Ann Biol Clin (Paris). 2010 Jul-Aug;68(4):409-14. doi: 10.1684/abc.2010.0458.
The histological criteria of uterine cervix lesions are well known. However, there is a poor diagnostic reproducibility especially concerning low-grade precancerous lesions. Therefore, the aim of our study was to evaluate the utility of p16INK4A overexpression as a surrogate biomarker of precancerous lesions of the uterine cervix. A retrospective study was carried out by the International Center for Research on Cancer, Lyon, on 79 uterine cervix lesions. Specimens included 4 normal tissue samples, 24 benign lesions, 9 low-grade precancerous lesions (CIN1), 40 high-grade precancerous lesions (CIN2-3) and 2 squamous cell carcinomas. Immunohistochemistry was used to find p16INK4A expression. HPV infection was detected by HPV testing. No p16INK4A expression was detected in normal tissues and benign lesions of the uterine cervix. p16INK4A immunolabeling was weak in CIN1 cases (77.8%). Strong and diffuse p16INK4A expression was detected among all precancerous lesions (CIN2-3) and squamous cell carcinomas. p16INK4A overexpression was associated to the CIN grade (p<0.0001) and high-risk HPV infection (p<0.0001). In conclusion, p16INK4A overexpression should be regarded as a surrogate biomarker of precancerous lesions of the uterine cervix. p16INK4A overexpression is useful in reducing the variability during evaluation of suspicious biopsies of the uterine cervix.
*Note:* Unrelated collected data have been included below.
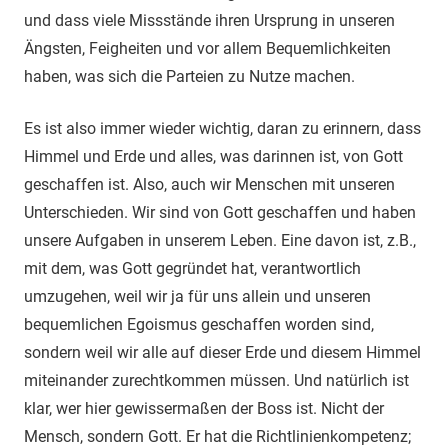
und dass viele Missstände ihren Ursprung in unseren
Ängsten, Feigheiten und vor allem Bequemlichkeiten
haben, was sich die Parteien zu Nutze machen.
Es ist also immer wieder wichtig, daran zu erinnern, dass
Himmel und Erde und alles, was darinnen ist, von Gott
geschaffen ist. Also, auch wir Menschen mit unseren
Unterschieden. Wir sind von Gott geschaffen und haben
unsere Aufgaben in unserem Leben. Eine davon ist, z.B.,
mit dem, was Gott gegründet hat, verantwortlich
umzugehen, weil wir ja für uns allein und unseren
bequemlichen Egoismus geschaffen worden sind,
sondern weil wir alle auf dieser Erde und diesem Himmel
miteinander zurechtkommen müssen. Und natürlich ist
klar, wer hier gewissermaßen der Boss ist. Nicht der
Mensch, sondern Gott. Er hat die Richtlinienkompetenz;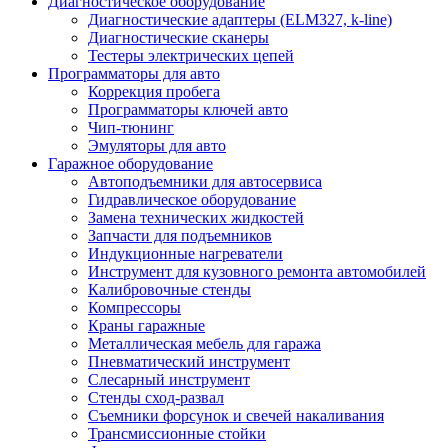
Диагностическое оборудование
Диагностические адаптеры (ELM327, k-line)
Диагностические сканеры
Тестеры электрических цепей
Программаторы для авто
Коррекция пробега
Программаторы ключей авто
Чип-тюнинг
Эмуляторы для авто
Гаражное оборудование
Автоподъемники для автосервиса
Гидравлическое оборудование
Замена технических жидкостей
Запчасти для подъемников
Индукционные нагреватели
Инструмент для кузовного ремонта автомобилей
Калибровочные стенды
Компрессоры
Краны гаражные
Металлическая мебель для гаража
Пневматический инструмент
Слесарный инструмент
Стенды сход-развал
Съемники форсунок и свечей накаливания
Трансмиссионные стойки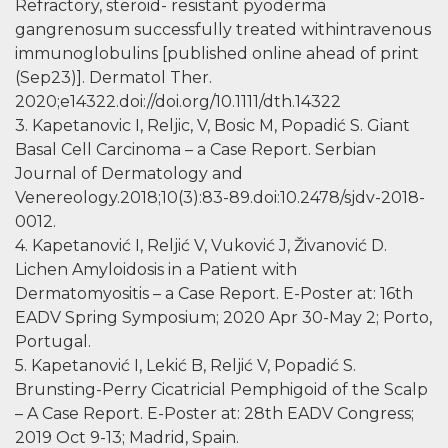
Refractory, steroid- resistant pyoderma
gangrenosum successfully treated withintravenous
immunoglobulins [published online ahead of print
(Sep23)]. Dermatol Ther.
2020;e14322.doi://doi.org/10.1111/dth.14322
3. Kapetanovic I, Reljic, V, Bosic M, Popadić S. Giant
Basal Cell Carcinoma – a Case Report. Serbian
Journal of Dermatology and
Venereology.2018;10(3):83-89.doi:10.2478/sjdv-2018-
0012.
4. Kapetanović I, Reljić V, Vuković J, Živanović D.
Lichen Amyloidosis in a Patient with
Dermatomyositis – a Case Report. E-Poster at: 16th
EADV Spring Symposium; 2020 Apr 30-May 2; Porto,
Portugal.
5. Kapetanović I, Lekić B, Reljić V, Popadić S.
Brunsting-Perry Cicatricial Pemphigoid of the Scalp
– A Case Report. E-Poster at: 28th EADV Congress;
2019 Oct 9-13; Madrid, Spain.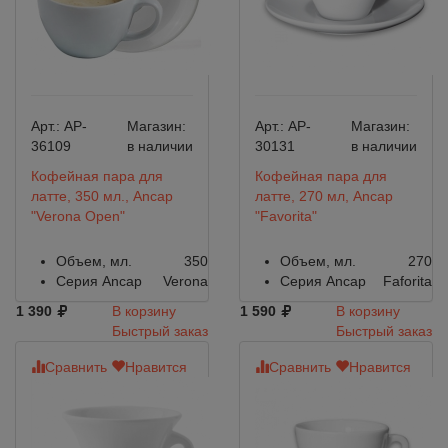
Арт.:
AP-
Магазин:
Арт.:
AP-
Магазин:
36109
в наличии
30131
в наличии
Кофейная пара для
Кофейная пара для
латте, 350 мл., Ancap
латте, 270 мл, Ancap
"Verona Open"
"Favorita"
Объем, мл.
350
Объем, мл.
270
Серия Ancap
Verona
Серия Ancap
Faforita
1 390
В корзину
1 590
В корзину
Быстрый заказ
Быстрый заказ
Сравнить
Нравится
Сравнить
Нравится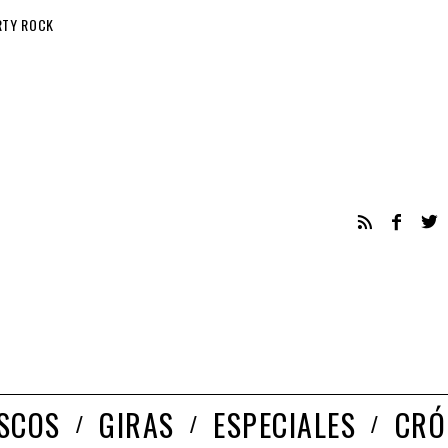
RTY ROCK
ISCOS
GIRAS
ESPECIALES
CRÓ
子宫颈病变的组织学标准广为人知。然而,诊断的可重复性较差,尤其是在低级别癌前病变方面。因此,我们研究的目的是评估p16INK4A过表达作为子宫颈癌前病变替代生物标志物的效用。里昂国际癌症研究中心对79例子宫颈病变进行了一项回顾性研究。标本包括4例正常组织样本、24例良性病变、9例低级别癌前病变(CIN1)、40例高级别癌前病变(CIN2 - 3)和2例鳞状细胞癌。采用免疫组织化学法检测p16INK4A的表达。通过HPV检测来检测HPV感染。在子宫颈的正常组织和良性病变中未检测到p16INK4A表达。在CIN1病例中p16INK4A免疫标记较弱(77.8%)。在所有癌前病变(CIN2 - 3)和鳞状细胞癌中均检测到强而弥漫的p16INK4A表达。p16INK4A过表达与CIN分级(p<0.0001)和高危HPV感染(p<0.0001)相关。总之,p16INK4A过表达应被视为子宫颈癌前病变的替代生物标志物。p16INK4A过表达有助于减少子宫颈可疑活检评估过程中的变异性。